Spherical Hecke algebra in the Nekrasov-Shatashvili limit

TL;DR

This paper explores the NS limit of the Spherical Hecke algebra in relation to Nekrasov instanton partition functions, revealing connections to integrability, Bethe ansatz, and TBA equations.

Contribution

It unifies the SHc algebra framework with the Nekrasov-Shatashvili limit, expressing partition functions via Bethe roots and defining operators that generate root variations.

Findings

Expressed instanton partition functions in terms of Bethe roots.

Defined operators obeying SHc algebra at first order in epsilon_2.

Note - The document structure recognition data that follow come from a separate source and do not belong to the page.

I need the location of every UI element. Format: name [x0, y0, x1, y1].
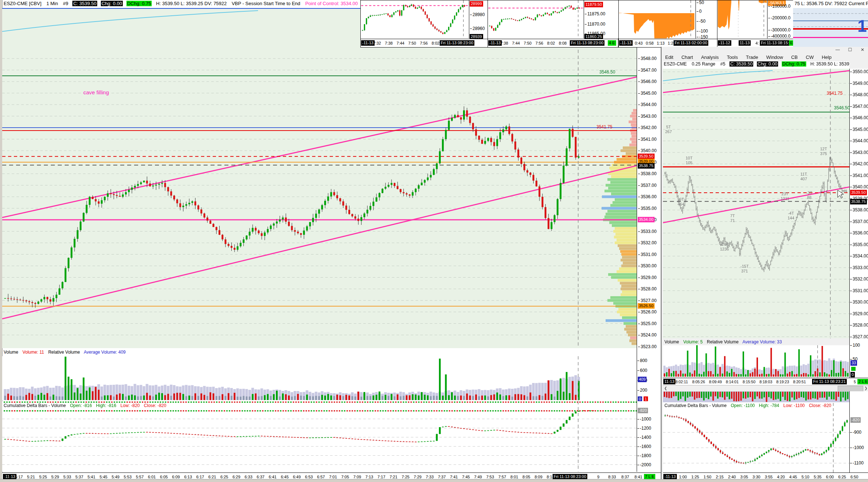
right-price-tick: 3537.00: [853, 219, 868, 224]
main-volume-panel[interactable]: [2, 356, 637, 400]
price-tick-label: 3540.00: [641, 148, 656, 153]
main-poc-label: Point of Control: 3534.00: [304, 1, 359, 6]
scroll-right-arrow[interactable]: ❯: [863, 386, 868, 391]
orange1-tick: -50: [699, 19, 705, 24]
time-tick-label: 6:09: [172, 474, 180, 479]
menu-item-window[interactable]: Window: [766, 54, 783, 60]
main-delta-panel[interactable]: [2, 401, 637, 472]
orange1-time-tick: 0:58: [646, 41, 653, 46]
price-tick-label: 3524.00: [641, 332, 656, 338]
menu-item-analysis[interactable]: Analysis: [701, 54, 719, 60]
orange-area-chart-2[interactable]: [718, 0, 767, 38]
main-study: VBP - Session Start Time to End: [231, 1, 301, 6]
price-tick-label: 3547.00: [641, 68, 656, 73]
right-red-line-label: 3541.75: [827, 91, 842, 96]
mini1-time-axis: -11-137:327:387:447:507:568:028:08Fri 11…: [361, 39, 488, 47]
time-tick-label: 6:05: [160, 474, 168, 479]
scroll-thumb[interactable]: [838, 386, 863, 392]
right-price-tick: 3538.00: [853, 207, 868, 212]
menu-item-cw[interactable]: CW: [806, 54, 814, 60]
delta-header: Cumulative Delta Bars - Volume Open: -81…: [4, 403, 169, 408]
mini-price-label: 11875.00: [587, 11, 605, 16]
time-tick-label: 5:17: [15, 474, 23, 479]
menu-item-edit[interactable]: Edit: [665, 54, 673, 60]
orange1-now-chip: Fri 11-13 02:00:00: [674, 40, 708, 46]
right-delta-tick: -900: [853, 430, 861, 435]
time-tick-label: 9: [597, 474, 599, 479]
main-price-scale[interactable]: 3548.003547.003546.003545.003544.003543.…: [637, 9, 661, 348]
close-button[interactable]: ✕: [856, 47, 868, 53]
right-time-tick: 2:15: [716, 474, 724, 479]
right-relative-volume: Relative Volume: [707, 339, 739, 344]
right-price-chart[interactable]: [663, 69, 849, 338]
mini-date-chip: -11-13: [361, 40, 375, 46]
maximize-button[interactable]: ☐: [844, 47, 856, 53]
right-menu-bar: EditChartAnalysisToolsTradeWindowCBCWHel…: [662, 53, 868, 61]
price-tick-label: 3538.00: [641, 171, 656, 176]
right-green-line-label: 3546.50: [834, 105, 850, 110]
right-period: 0.25 Range: [691, 61, 716, 67]
right-price-tick: 3548.00: [853, 92, 868, 97]
price-tick-label: 3537.00: [641, 183, 656, 188]
orange2-tick: -400000.0: [771, 34, 791, 39]
right-price-tick: 3536.00: [853, 230, 868, 236]
orange1-time-axis: -11-130:430:581:131:28Fri 11-13 02:00:00: [619, 39, 717, 47]
orange2-time-axis: -11-1211-134:Fri 11-13 08:15:00E: [717, 39, 793, 47]
time-tick-label: 5:53: [124, 474, 132, 479]
main-close-badge: C: 3539.50: [72, 1, 97, 6]
main-chart-window: ESZ0-CME [CBV] 1 Min #9 C: 3539.50 Chg: …: [0, 0, 662, 482]
price-tick-label: 3544.00: [641, 102, 656, 107]
menu-item-tools[interactable]: Tools: [727, 54, 738, 60]
time-tick-label: 8:33: [608, 474, 616, 479]
menu-item-help[interactable]: Help: [822, 54, 831, 60]
right-close-badge: C: 3539.50: [729, 61, 753, 67]
green-line-label: 3546.50: [599, 69, 615, 75]
right-scrollbar[interactable]: ❮ ❯: [663, 385, 868, 391]
scroll-left-arrow[interactable]: ❮: [663, 386, 668, 391]
mini-price-label: 28980: [473, 12, 485, 17]
mini-time-tick: 7:32: [373, 41, 381, 46]
time-tick-label: 7:41: [450, 474, 458, 479]
orange1-date-chip: -11-13: [619, 40, 633, 46]
red-line-label: 3541.75: [596, 124, 612, 129]
time-tick-label: 7:49: [474, 474, 482, 479]
background-blue-line: [793, 20, 868, 21]
right-delta-high: High: -784: [759, 403, 779, 408]
orange2-scale: -56363.1-100000.0-200000.0-300000.0-4000…: [767, 0, 794, 38]
right-price-tick: 3530.00: [853, 300, 868, 305]
mini-time-tick: 7:38: [385, 41, 393, 46]
mini-time-tick: 7:50: [524, 41, 531, 46]
time-tick-label: 7:17: [378, 474, 385, 479]
orange-area-chart-1[interactable]: [619, 0, 695, 38]
orange2-date-chip: -11-12: [718, 40, 731, 46]
right-price-tick: 3543.00: [853, 150, 868, 155]
right-time-tick: 6:00: [826, 474, 834, 479]
right-delta-tick: -1000: [853, 445, 864, 450]
right-volume-panel[interactable]: [663, 345, 849, 377]
right-mid-time-tick: 8:09:49: [709, 379, 722, 384]
price-tick-label: 3531.00: [641, 252, 656, 257]
delta-tick-label: -1200: [640, 426, 651, 431]
right-price-scale[interactable]: 3550.003549.003548.003547.003546.003545.…: [849, 69, 868, 338]
time-tick-label: 5:33: [63, 474, 71, 479]
time-tick-label: 5:29: [51, 474, 59, 479]
time-tick-label: 8:37: [621, 474, 629, 479]
orange2-date-chip: 11-13: [739, 40, 751, 46]
time-tick-label: 6:45: [281, 474, 288, 479]
right-mid-now-chip: Fri 11-13 08:23:21: [812, 379, 847, 384]
mini-time-tick: 7:44: [512, 41, 520, 46]
minimize-button[interactable]: —: [831, 47, 844, 53]
menu-item-chart[interactable]: Chart: [681, 54, 693, 60]
time-tick-label: 8:41: [634, 474, 642, 479]
right-time-tick: 5:35: [814, 474, 822, 479]
mini-date-chip: -11-13: [488, 40, 502, 46]
mini-chart-2[interactable]: [488, 0, 583, 38]
menu-item-cb[interactable]: CB: [791, 54, 798, 60]
mini-chart-1[interactable]: [361, 0, 469, 38]
main-price-chart[interactable]: [2, 9, 637, 348]
right-price-tick: 3533.00: [853, 265, 868, 270]
menu-item-trade[interactable]: Trade: [746, 54, 758, 60]
right-price-tick: 3546.00: [853, 115, 868, 120]
right-delta-scale: -820-900-1000-1100: [849, 391, 868, 472]
time-tick-label: 6:37: [257, 474, 264, 479]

Connected SHc algebra with TBA and Mayer cluster expansion approaches.

Abstract

The Spherical Hecke central (SHc) algebra has been shown to act on the Nekrasov instanton partition functions of $\mathcal{N}=2$ gauge theories. Its presence accounts for both integrability and AGT correspondence. On the other hand, a specific limit of the Omega background, introduced by Nekrasov and Shatashvili (NS), leads to the appearance of TBA and Bethe like equations. To unify these two points of view, we study the NS limit of the SHc algebra. We provide an expression of the instanton partition function in terms of Bethe roots, and define a set of operators that generates infinitesimal variations of the roots. These operators obey the commutation relations defining the SHc algebra at first order in the equivariant parameter $\epsilon_2$. Furthermore, their action on the bifundamental contributions reproduces the Kanno-Matsuo-Zhang transformation. We also discuss the connections with the Mayer cluster expansion approach that leads to TBA-like equations.